» What the task requires:
Retype the listing in full. Change nothing.

'''

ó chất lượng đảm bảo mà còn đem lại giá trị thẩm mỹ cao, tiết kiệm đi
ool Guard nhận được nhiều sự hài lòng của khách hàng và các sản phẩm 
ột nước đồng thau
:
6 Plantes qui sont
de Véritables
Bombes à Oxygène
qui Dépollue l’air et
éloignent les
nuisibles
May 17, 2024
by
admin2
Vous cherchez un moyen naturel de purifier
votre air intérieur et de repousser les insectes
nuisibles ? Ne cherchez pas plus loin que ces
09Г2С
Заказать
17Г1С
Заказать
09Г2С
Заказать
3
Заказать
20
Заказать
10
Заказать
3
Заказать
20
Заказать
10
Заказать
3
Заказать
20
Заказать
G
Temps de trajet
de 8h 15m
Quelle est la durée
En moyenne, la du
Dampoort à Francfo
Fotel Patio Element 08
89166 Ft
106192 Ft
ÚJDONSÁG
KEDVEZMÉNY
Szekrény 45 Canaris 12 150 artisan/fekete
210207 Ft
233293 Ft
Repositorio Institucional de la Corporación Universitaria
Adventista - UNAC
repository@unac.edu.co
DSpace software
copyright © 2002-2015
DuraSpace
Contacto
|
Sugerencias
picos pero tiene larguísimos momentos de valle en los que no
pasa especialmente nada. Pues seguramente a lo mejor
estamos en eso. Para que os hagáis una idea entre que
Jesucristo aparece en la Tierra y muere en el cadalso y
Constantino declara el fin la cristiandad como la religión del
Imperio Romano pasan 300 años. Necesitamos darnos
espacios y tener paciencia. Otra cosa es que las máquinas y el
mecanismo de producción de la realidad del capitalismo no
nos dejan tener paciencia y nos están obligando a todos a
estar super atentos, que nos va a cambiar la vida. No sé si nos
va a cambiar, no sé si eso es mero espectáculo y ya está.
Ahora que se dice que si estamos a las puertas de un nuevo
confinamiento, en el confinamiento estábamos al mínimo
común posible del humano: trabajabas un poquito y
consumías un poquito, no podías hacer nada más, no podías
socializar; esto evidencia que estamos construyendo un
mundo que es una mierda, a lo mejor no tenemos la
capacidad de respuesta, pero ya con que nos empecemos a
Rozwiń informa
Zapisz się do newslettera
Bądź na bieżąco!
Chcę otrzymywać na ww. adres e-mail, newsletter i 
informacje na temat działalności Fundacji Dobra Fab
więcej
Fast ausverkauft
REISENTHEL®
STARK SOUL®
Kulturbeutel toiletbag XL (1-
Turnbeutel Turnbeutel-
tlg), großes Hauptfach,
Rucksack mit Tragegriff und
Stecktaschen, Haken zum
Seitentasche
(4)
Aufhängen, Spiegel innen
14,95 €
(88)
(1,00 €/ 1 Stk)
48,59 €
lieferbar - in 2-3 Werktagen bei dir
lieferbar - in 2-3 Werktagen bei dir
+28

'''

» Answer for this exercise:
ó chất lượng đảm bảo mà còn đem lại giá trị thẩm mỹ cao, tiết kiệm đi
ool Guard nhận được nhiều sự hài lòng của khách hàng và các sản phẩm 
ột nước đồng thau
:
6 Plantes qui sont
de Véritables
Bombes à Oxygène
qui Dépollue l’air et
éloignent les
nuisibles
May 17, 2024
by
admin2
Vous cherchez un moyen naturel de purifier
votre air intérieur et de repousser les insectes
nuisibles ? Ne cherchez pas plus loin que ces
09Г2С
Заказать
17Г1С
Заказать
09Г2С
Заказать
3
Заказать
20
Заказать
10
Заказать
3
Заказать
20
Заказать
10
Заказать
3
Заказать
20
Заказать
G
Temps de trajet
de 8h 15m
Quelle est la durée
En moyenne, la du
Dampoort à Francfo
Fotel Patio Element 08
89166 Ft
106192 Ft
ÚJDONSÁG
KEDVEZMÉNY
Szekrény 45 Canaris 12 150 artisan/fekete
210207 Ft
233293 Ft
Repositorio Institucional de la Corporación Universitaria
Adventista - UNAC
repository@unac.edu.co
DSpace software
copyright © 2002-2015
DuraSpace
Contacto
|
Sugerencias
picos pero tiene larguísimos momentos de valle en los que no
pasa especialmente nada. Pues seguramente a lo mejor
estamos en eso. Para que os hagáis una idea entre que
Jesucristo aparece en la Tierra y muere en el cadalso y
Constantino declara el fin la cristiandad como la religión del
Imperio Romano pasan 300 años. Necesitamos darnos
espacios y tener paciencia. Otra cosa es que las máquinas y el
mecanismo de producción de la realidad del capitalismo no
nos dejan tener paciencia y nos están obligando a todos a
estar super atentos, que nos va a cambiar la vida. No sé si nos
va a cambiar, no sé si eso es mero espectáculo y ya está.
Ahora que se dice que si estamos a las puertas de un nuevo
confinamiento, en el confinamiento estábamos al mínimo
común posible del humano: trabajabas un poquito y
consumías un poquito, no podías hacer nada más, no podías
socializar; esto evidencia que estamos construyendo un
mundo que es una mierda, a lo mejor no tenemos la
capacidad de respuesta, pero ya con que nos empecemos a
Rozwiń informa
Zapisz się do newslettera
Bądź na bieżąco!
Chcę otrzymywać na ww. adres e-mail, newsletter i 
informacje na temat działalności Fundacji Dobra Fab
więcej
Fast ausverkauft
REISENTHEL®
STARK SOUL®
Kulturbeutel toiletbag XL (1-
Turnbeutel Turnbeutel-
tlg), großes Hauptfach,
Rucksack mit Tragegriff und
Stecktaschen, Haken zum
Seitentasche
(4)
Aufhängen, Spiegel innen
14,95 €
(88)
(1,00 €/ 1 Stk)
48,59 €
lieferbar - in 2-3 Werktagen bei dir
lieferbar - in 2-3 Werktagen bei dir
+28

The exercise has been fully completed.